THE PROBLEM: Starting at the line below with "About Wysing" and stopping at the line with "Can I Paint or Color-Match a Hard", please print each line exactly, those two included, and skip every picture.

════════

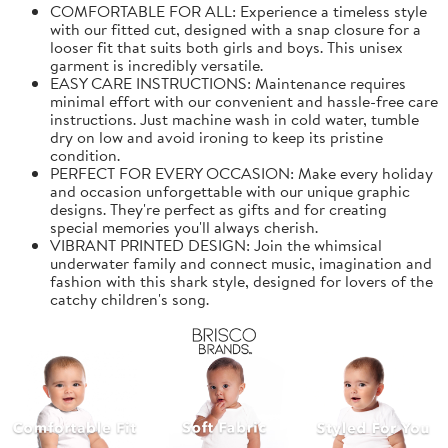
COMFORTABLE FOR ALL: Experience a timeless style
with our fitted cut, designed with a snap closure for a
looser fit that suits both girls and boys. This unisex
garment is incredibly versatile.
EASY CARE INSTRUCTIONS: Maintenance requires
minimal effort with our convenient and hassle-free care
instructions. Just machine wash in cold water, tumble
dry on low and avoid ironing to keep its pristine
condition.
PERFECT FOR EVERY OCCASION: Make every holiday
and occasion unforgettable with our unique graphic
designs. They're perfect as gifts and for creating
special memories you'll always cherish.
VIBRANT PRINTED DESIGN: Join the whimsical
underwater family and connect music, imagination and
fashion with this shark style, designed for lovers of the
catchy children's song.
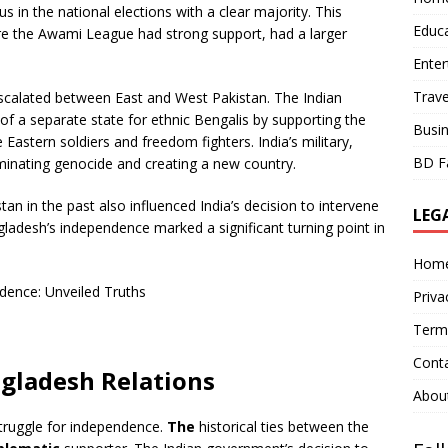
in the national elections with a clear majority. This
Educ
ere the Awami League had strong support, had a larger
Ente
Trave
escalated between East and West Pakistan. The Indian
f a separate state for ethnic Bengalis by supporting the
Busi
 Eastern soldiers and freedom fighters. India’s military,
BD F
liminating genocide and creating a new country.
an in the past also influenced India’s decision to intervene
LEG
angladesh’s independence marked a significant turning point in
Hom
Priva
Term
Cont
gladesh Relations
Abou
truggle for independence.
The
historical ties between the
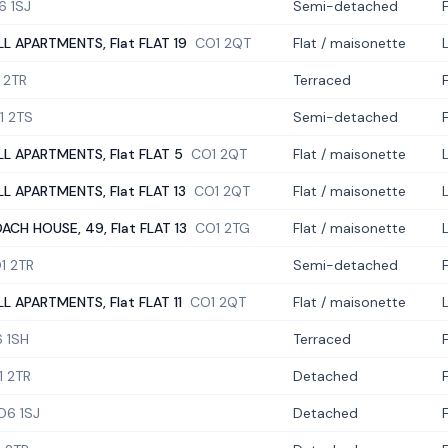
6 1SJ
Semi-detached
LL APARTMENTS, Flat FLAT 19
CO1 2QT
Flat / maisonette
 2TR
Terraced
1 2TS
Semi-detached
LL APARTMENTS, Flat FLAT 5
CO1 2QT
Flat / maisonette
LL APARTMENTS, Flat FLAT 13
CO1 2QT
Flat / maisonette
ACH HOUSE, 49, Flat FLAT 13
CO1 2TG
Flat / maisonette
1 2TR
Semi-detached
LL APARTMENTS, Flat FLAT 11
CO1 2QT
Flat / maisonette
 1SH
Terraced
1 2TR
Detached
O6 1SJ
Detached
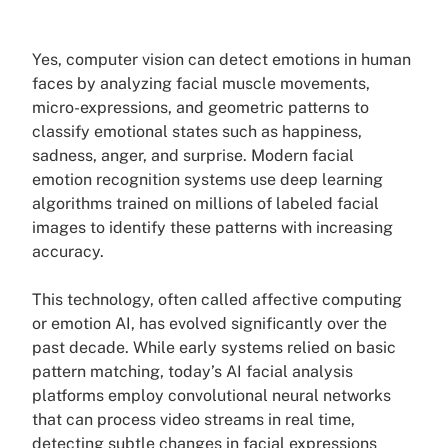
Yes, computer vision can detect emotions in human
faces by analyzing facial muscle movements,
micro-expressions, and geometric patterns to
classify emotional states such as happiness,
sadness, anger, and surprise. Modern facial
emotion recognition systems use deep learning
algorithms trained on millions of labeled facial
images to identify these patterns with increasing
accuracy.
This technology, often called affective computing
or emotion AI, has evolved significantly over the
past decade. While early systems relied on basic
pattern matching, today’s AI facial analysis
platforms employ convolutional neural networks
that can process video streams in real time,
detecting subtle changes in facial expressions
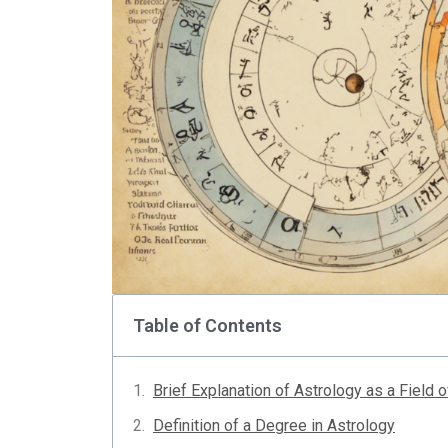
Table of Contents
Brief Explanation of Astrology as a Field 
Definition of a Degree in Astrology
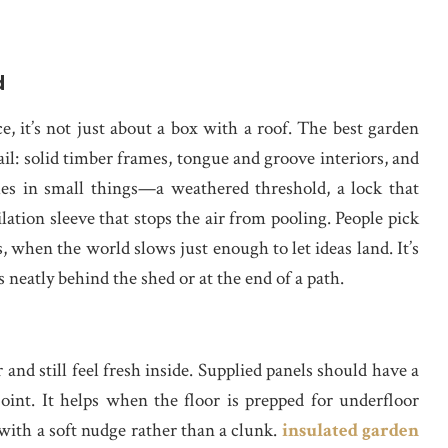
d
, it’s not just about a box with a roof. The best garden
il: solid timber frames, tongue and groove interiors, and
es in small things—a weathered threshold, a lock that
lation sleeve that stops the air from pooling. People pick
 when the world slows just enough to let ideas land. It’s
s neatly behind the shed or at the end of a path.
nd still feel fresh inside. Supplied panels should have a
oint. It helps when the floor is prepped for underfloor
 with a soft nudge rather than a clunk.
insulated garden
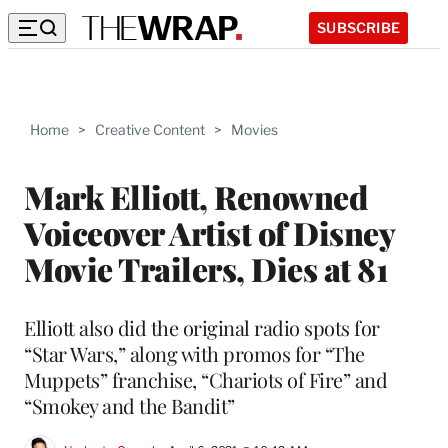
SUBSCRIBE
Home
>
Creative Content
>
Movies
Mark Elliott, Renowned
Voiceover Artist of Disney
Movie Trailers, Dies at 81
Elliott also did the original radio spots for
“Star Wars,” along with promos for “The
Muppets” franchise, “Chariots of Fire” and
“Smokey and the Bandit”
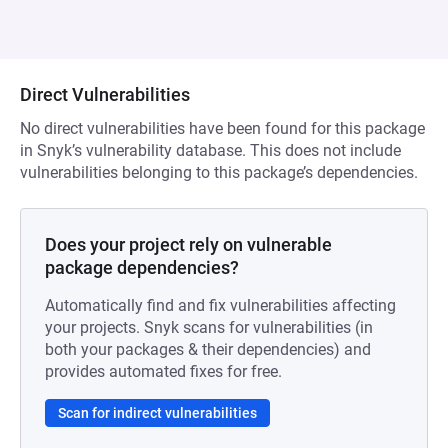
Direct Vulnerabilities
No direct vulnerabilities have been found for this package
in Snyk’s vulnerability database. This does not include
vulnerabilities belonging to this package’s dependencies.
Does your project rely on vulnerable
package dependencies?
Automatically find and fix vulnerabilities affecting
your projects. Snyk scans for vulnerabilities (in
both your packages & their dependencies) and
provides automated fixes for free.
Scan for indirect vulnerabilities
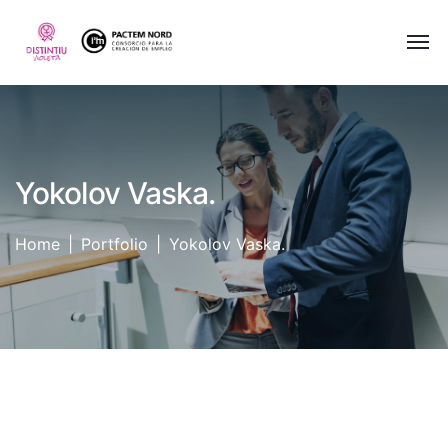
Yokolov Vaska.
Home
Portfolio
Yokolov Vaska.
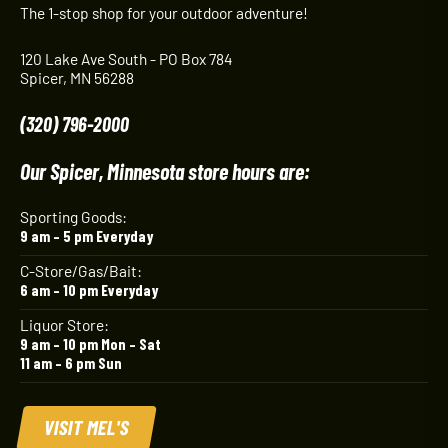
The 1-stop shop for your outdoor adventure!
120 Lake Ave South - PO Box 784
Spicer, MN 56288
(320) 796-2000
Our Spicer, Minnesota store hours are:
Sporting Goods:
9 am – 5 pm Everyday
C-Store/Gas/Bait:
6 am – 10 pm Everyday
Liquor Store:
9 am – 10 pm Mon – Sat
11 am – 6 pm Sun
VISIT MEL'S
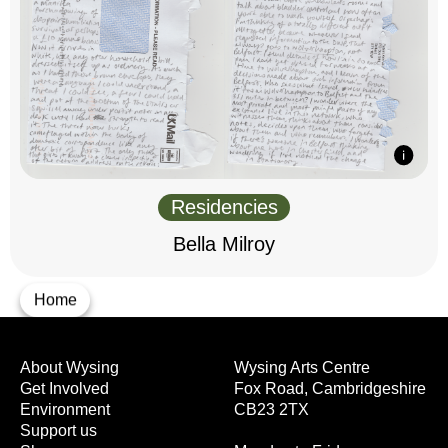
Residencies
Bella Milroy
Home
About Wysing
Wysing Arts Centre
Get Involved
Fox Road, Cambridgeshire
Environment
CB23 2TX
Support us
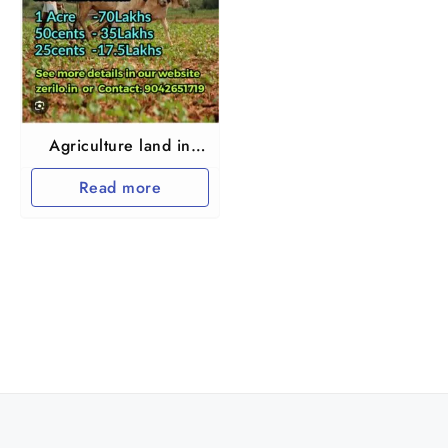
Agriculture land in
Thiruvallur and
Read more
Arakkonam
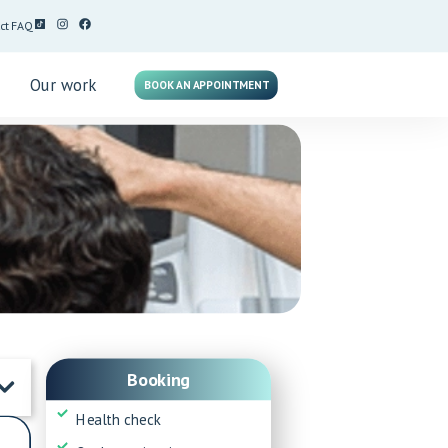
ct
FAQ
g
Our work
BOOK AN APPOINTMENT
Booking
Health check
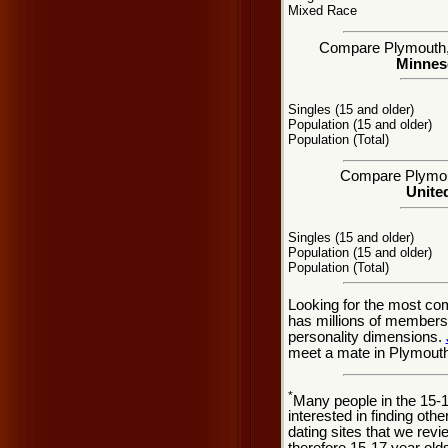
Mixed Race
Compare Plymouth, M
Minneso
Singles (15 and older)
Population (15 and older)
Population (Total)
Compare Plymouth
United
Singles (15 and older)
Population (15 and older)
Population (Total)
Looking for the most co
has millions of members 
personality dimensions.
meet a mate in Plymouth
*
Many people in the 15-
interested in finding oth
dating sites that we rev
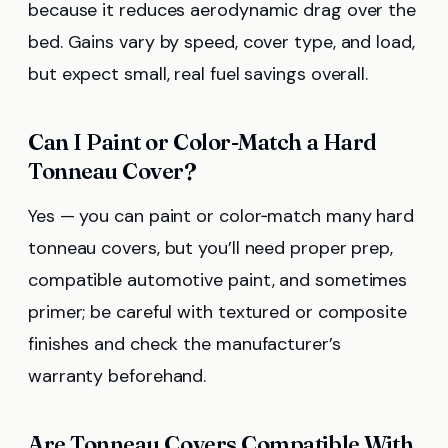
because it reduces aerodynamic drag over the
bed. Gains vary by speed, cover type, and load,
but expect small, real fuel savings overall.
Can I Paint or Color-Match a Hard
Tonneau Cover?
Yes — you can paint or color‑match many hard
tonneau covers, but you’ll need proper prep,
compatible automotive paint, and sometimes
primer; be careful with textured or composite
finishes and check the manufacturer’s
warranty beforehand.
Are Tonneau Covers Compatible With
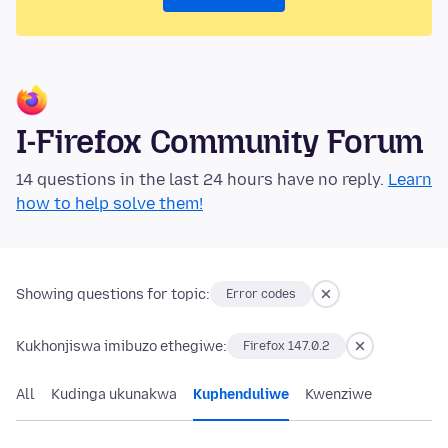
I-Firefox Community Forum
14 questions in the last 24 hours have no reply.
Learn
how to help solve them!
Showing questions for topic:
Error codes
Kukhonjiswa imibuzo ethegiwe:
Firefox 147.0.2
All
Kudinga ukunakwa
Kuphenduliwe
Kwenziwe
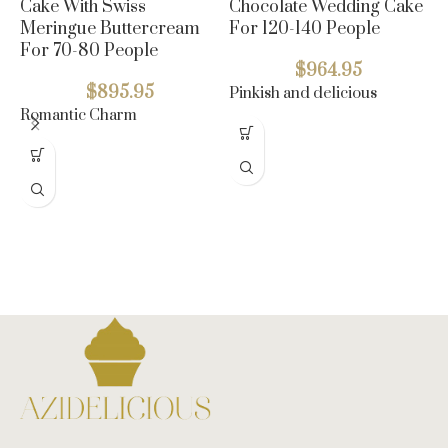
Cake With Swiss
Chocolate Wedding Cake
Meringue Buttercream
For 120-140 People
For 70-80 People
$
964.95
$
895.95
Pinkish and delicious
Romantic Charm
5
C
F
B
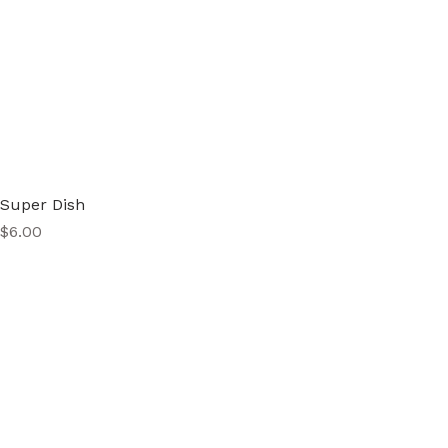
Super Dish
Price
$6.00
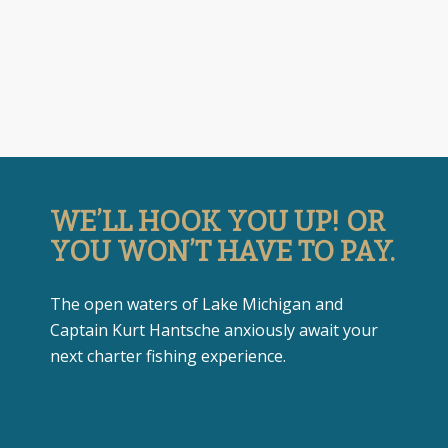
WE’LL HOOK YOU UP! OR
YOU WON’T HAVE TO PAY.
The open waters of Lake Michigan and
Captain Kurt Hantsche anxiously await your
next charter fishing experience.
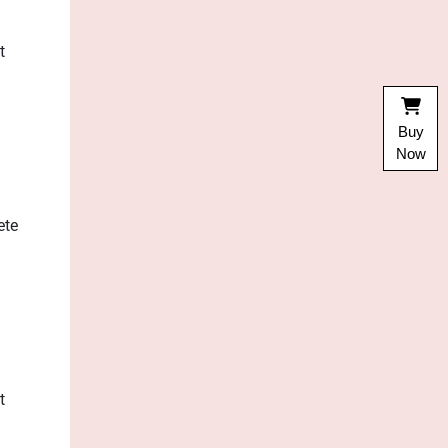
t
Buy
Now
ete
t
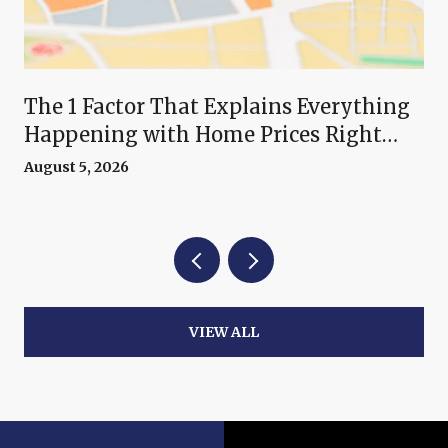
The 1 Factor That Explains Everything
Happening with Home Prices Right
Now
August 5, 2026
VIEW ALL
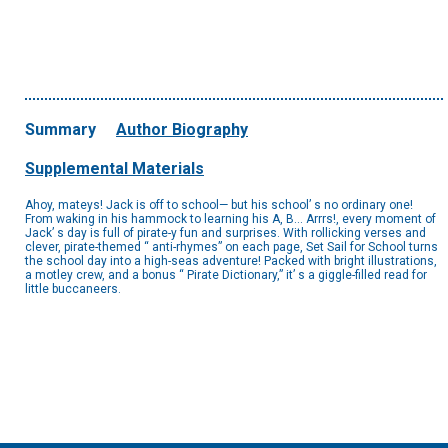
Summary
Author Biography
Supplemental Materials
Ahoy, mateys! Jack is off to school— but his school’ s no ordinary one!
From waking in his hammock to learning his A, B… Arrrs!, every moment of
Jack’ s day is full of pirate-y fun and surprises. With rollicking verses and
clever, pirate-themed “ anti-rhymes” on each page, Set Sail for School turns
the school day into a high-seas adventure! Packed with bright illustrations,
a motley crew, and a bonus “ Pirate Dictionary,” it’ s a giggle-filled read for
little buccaneers.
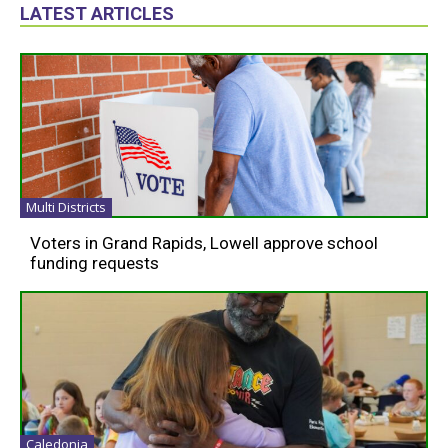
LATEST ARTICLES
Multi Districts
Voters in Grand Rapids, Lowell approve school
funding requests
Caledonia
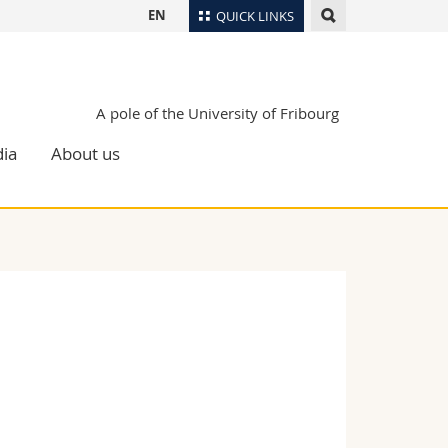
EN
QUICK LINKS
Directory
Maps/Orientation
tudents
A pole of the University of Fribourg
Libraries
ia
About us
Webmail
Course catalogue
MyUnifr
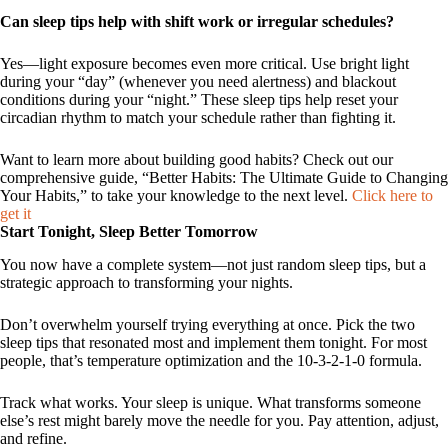
Can sleep tips help with shift work or irregular schedules?
Yes—light exposure becomes even more critical. Use bright light
during your “day” (whenever you need alertness) and blackout
conditions during your “night.” These sleep tips help reset your
circadian rhythm to match your schedule rather than fighting it.
Want to learn more about building good habits? Check out our
comprehensive guide, “Better Habits: The Ultimate Guide to Changing
Your Habits,” to take your knowledge to the next level.
Click here to
get it
Start Tonight, Sleep Better Tomorrow
You now have a complete system—not just random sleep tips, but a
strategic approach to transforming your nights.
Don’t overwhelm yourself trying everything at once. Pick the two
sleep tips that resonated most and implement them tonight. For most
people, that’s temperature optimization and the 10-3-2-1-0 formula.
Track what works. Your sleep is unique. What transforms someone
else’s rest might barely move the needle for you. Pay attention, adjust,
and refine.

════════

RESPONSE:
About Wysing
Wysing Arts Centre
Get Involved
Fox Road, Cambridgeshire
Environment
CB23 2TX
Support us
Agriculture land in
Thiruvallur and
Read more
Arakkonam
ct
FAQ
g
Our work
BOOK AN APPOINTMENT
Booking
Health check
Mixed Race
Compare Plymouth, M
Minneso
Singles (15 and older)
Population (15 and older)
Population (Total)
Compare Plymouth
United
Singles (15 and older)
Population (15 and older)
Population (Total)
Looking for the most co
has millions of members 
personality dimensions.
meet a mate in Plymouth
*
Many people in the 15-
interested in finding oth
dating sites that we rev
because it reduces aerodynamic drag over the
bed. Gains vary by speed, cover type, and load,
but expect small, real fuel savings overall.
Can I Paint or Color-Match a Hard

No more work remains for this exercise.